[[ DATASET RECORDS, beginning ]]

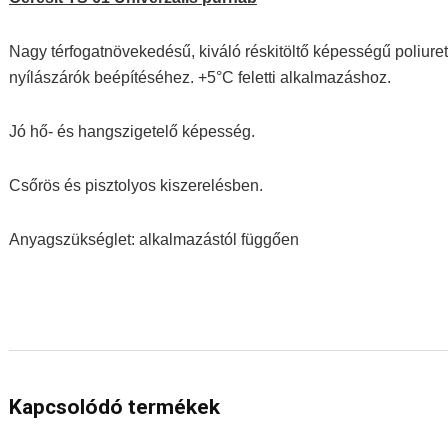
Nagy térfogatnövekedésű, kiváló réskitöltő képességű poliuret
nyílászárók beépítéséhez. +5°C feletti alkalmazáshoz.
Jó hő- és hangszigetelő képesség.
Csőrös és pisztolyos kiszerelésben.
Anyagszükséglet: alkalmazástól függően
Kapcsolódó termékek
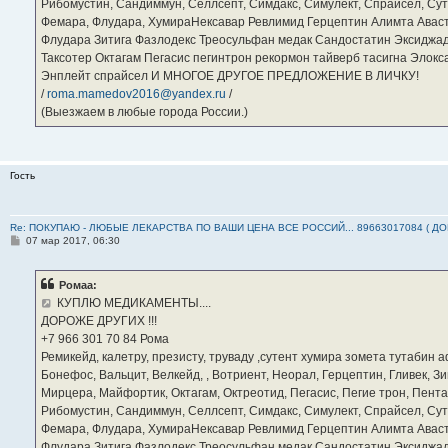
Рибомустин, Сандиммун, Селлсепт, Симдакс, Симулект, Спрайсел, Сутен
Фемара, Флудара, ХумираНексавар Ревлимид Герцептин Алимта Авас
Флудара Зитига Фазлодекс Треосульфан медак Сандостатин Эксиджад
Таксотер Октагам Пегасис пегинтрон рекормон тайверб тасигна Элок
Энплейт спрайсел И МНОГОЕ ДРУГОЕ ПРЕДЛОЖЕНИЕ В ЛИЧКУ!
/
roma.mamedov2016@yandex.ru
/
(Выезжаем в любые города России.)
Гость
Re: ПОКУПАЮ - ЛЮБЫЕ ЛЕКАРСТВА ПО ВАШИ ЦЕНА ВСЕ РОССИЙ... 89663017084 ( Д
С
07 мар 2017, 06:30
о
о
б
Ромаа:
щ
е
КУПЛЮ МЕДИКАМЕНТЫ....
н
ДОРОЖЕ ДРУГИХ !!!
и
е
‪+7 966 301 70 84‬ Рома
Ремикейд, калетру, презисту, труваду ,сутент хумира зомета тутабин
Бонефос, Вальцит, Велкейд, , Вотриент, Неорал, Герцептин, Гливек, Зи
Мирцера, Майфортик, Октагам, Октреотид, Пегасис, Пегие трон, Пента
Рибомустин, Сандиммун, Селлсепт, Симдакс, Симулект, Спрайсел, Сутен
Фемара, Флудара, ХумираНексавар Ревлимид Герцептин Алимта Авас
Флудара Зитига Фазлодекс Треосульфан медак Сандостатин Эксиджад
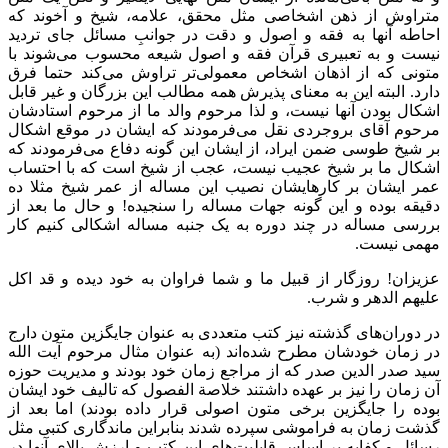
متراوش از ذهن اشخاصی مثل محقق، علامه، شیخ و آخوند که
احاطه آنها به فقه و اصول و دقت در جوانبِ مسائل جای تردید
نیست و به تعبیری قرآن فقه و اصول شیعه محسوب می‌شوند با
متونی که از اذهان اشخاص معمولی‌تر تراوش می‌کند حتما فرق
دارد. البته این به معنای پذیرش همه مطالب این بزرگان و غیر قابل
اشکال بودن آنها نیست، و لذا مرحوم والد ما از مرحوم استادشان
مرحوم آقای بروجردی نقل می‌فرمودند که ایشان در موقع اشکال
بر شیخ طوسی ضمن ایراد، از ایشان این گونه دفاع می‌فرمودند که
اشکال ما بر شیخ عجیب نیست، عجب از شیخ است که با احتساب
عمر ایشان بر کارهایشان نصیب این مساله از عمر شیخ مثلا ده
دقیقه بوده و این گونه جهات مساله را سنجیده! و حال ما بعد از
بررسی مساله در چند دوره به یک جنبه مساله اشکالی کنیم کار
مهمی نیست.
عزیزان! روزگار از قبیل ما و شما فراوان به خود دیده و قد اکل
علیهم الدهر و شرب.
در دوران‌های گذشته نیز کتب متعددی به عنوان جایگزین متون دارج
در زمان خودشان مطرح شده‌اند (به عنوان مثال مرحوم آیت الله
سید صدر الدین صدر که از مراجع زمان خود بودند و مدیریت حوزه
آن زمان را نیز بر عهده داشتند خلاصة الفصول که تالیف خود ایشان
بوده را جایگزین برخی متون اصولی قرار داده بودند) اما بعد از
گذشت زمان به فراموشی سپرده شدند بنابراین ماندگاری کتبی مثل
رسائل و کفایه بر اساس قابلیت‌های این کتب و ارزش بالای آنها در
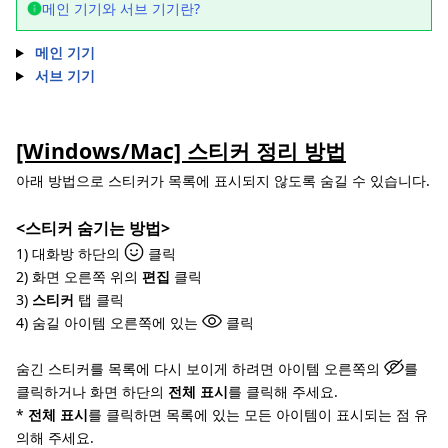
메인 기기와 서브 기기란?
메인 기기
서브 기기
[Windows/Mac] 스티커 정리 방법
아래 방법으로 스티커가 목록에 표시되지 않도록 숨길 수 있습니다.
<스티커 숨기는 방법>
1) 대화방 하단의
클릭
2) 화면 오른쪽 위의
편집
클릭
3)
스티커
탭 클릭
4) 숨길 아이템 오른쪽에 있는
클릭
숨긴 스티커를 목록에 다시 보이게 하려면 아이템 오른쪽의
를
클릭하거나 화면 하단의
전체 표시
를 클릭해 주세요.
*
전체 표시
를 클릭하면 목록에 있는 모든 아이템이 표시되는 점 유
의해 주세요.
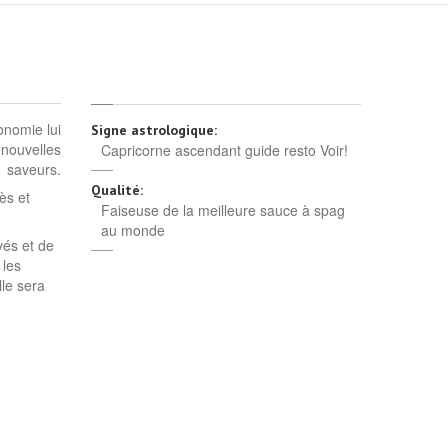
onomie lui
Signe astrologique:
 nouvelles
Capricorne ascendant guide resto Voir!
saveurs.
Qualité:
ès et
Faiseuse de la meilleure sauce à spag
au monde
yés et de
 les
lle sera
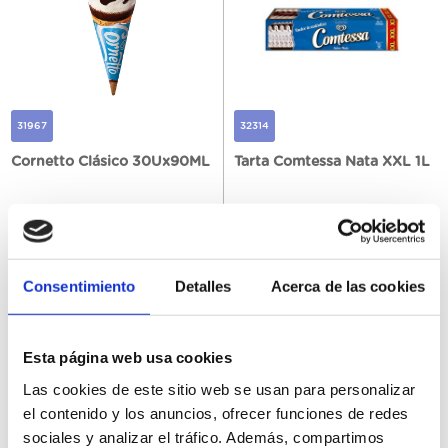
31967
32314
Cornetto Clásico 30Ux90ML
Tarta Comtessa Nata XXL 1L
Consentimiento
Detalles
Acerca de las cookies
Registra
Registra
Esta página web usa cookies
Las cookies de este sitio web se usan para personalizar
el contenido y los anuncios, ofrecer funciones de redes
sociales y analizar el tráfico. Además, compartimos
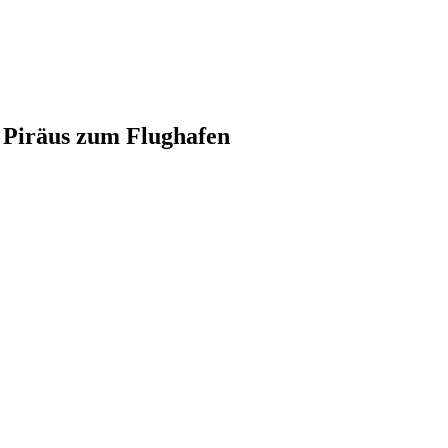
 Piräus zum Flughafen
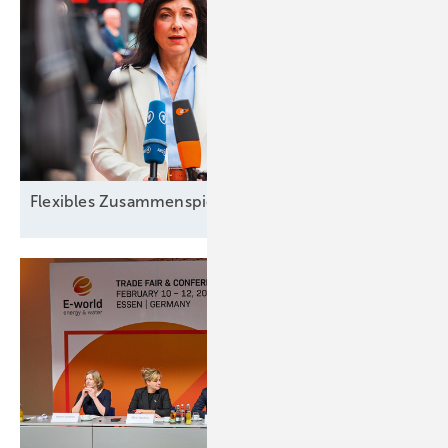
Flexibles
Zusammenspiel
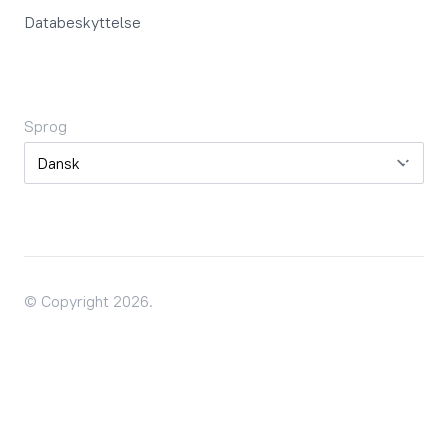
Databeskyttelse
Sprog
Sprog
© Copyright 2026.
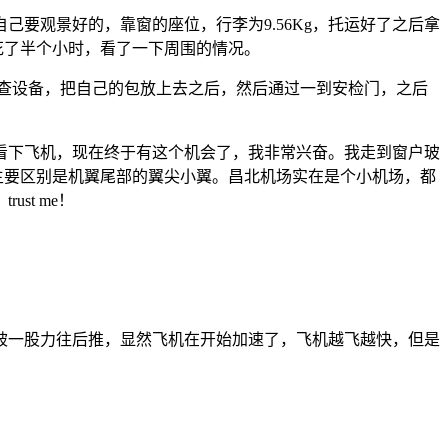
要观景好的，靠窗的座位，行李为9.56Kg，托运好了之后拿
花了半个小时，看了一下周围的情况。
光检查设备，把自己的包放上去之后，然后通过一到安检门，之后
看下飞机，现在终于有这个机会了，我非常兴奋。我走到窗户玻
相比主要区别是机翼尾部的翼尖小翼。昌北机场实在是个小机场，都
t me！
被一股力往后推，显然飞机在开始加速了，飞机越飞越快，但是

[[ DATASET RECORDS, end ]]

WORK REQUEST:
When a line of the entries above contains the word "Октагам", include it in a tally, then give that tally alone.

RESPONSE BOX:
2